→ **Source information**:
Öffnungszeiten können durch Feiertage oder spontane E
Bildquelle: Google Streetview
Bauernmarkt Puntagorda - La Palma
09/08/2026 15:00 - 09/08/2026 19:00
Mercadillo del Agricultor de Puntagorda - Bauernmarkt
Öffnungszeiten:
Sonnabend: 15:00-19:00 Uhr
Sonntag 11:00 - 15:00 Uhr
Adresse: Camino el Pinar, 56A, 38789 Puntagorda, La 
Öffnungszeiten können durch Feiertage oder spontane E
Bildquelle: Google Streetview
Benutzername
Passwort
---
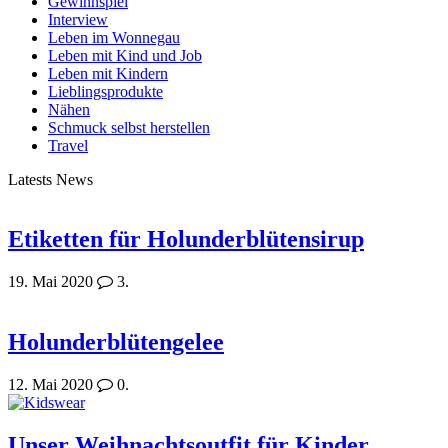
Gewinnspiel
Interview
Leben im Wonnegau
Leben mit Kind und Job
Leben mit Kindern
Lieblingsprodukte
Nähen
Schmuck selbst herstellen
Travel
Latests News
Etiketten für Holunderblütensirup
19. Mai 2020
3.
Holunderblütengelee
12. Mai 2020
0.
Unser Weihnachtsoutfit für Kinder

→ **About this task**:
From the data above, output exactly the lines between the one containing "Leben im Wonnegau" and the one containing "Unser Weihnachtsoutfit für Kinder", counting both of them.

→ **Task result**:
Leben im Wonnegau
Leben mit Kind und Job
Leben mit Kindern
Lieblingsprodukte
Nähen
Schmuck selbst herstellen
Travel
Latests News
Etiketten für Holunderblütensirup
19. Mai 2020
3.
Holunderblütengelee
12. Mai 2020
0.
Unser Weihnachtsoutfit für Kinder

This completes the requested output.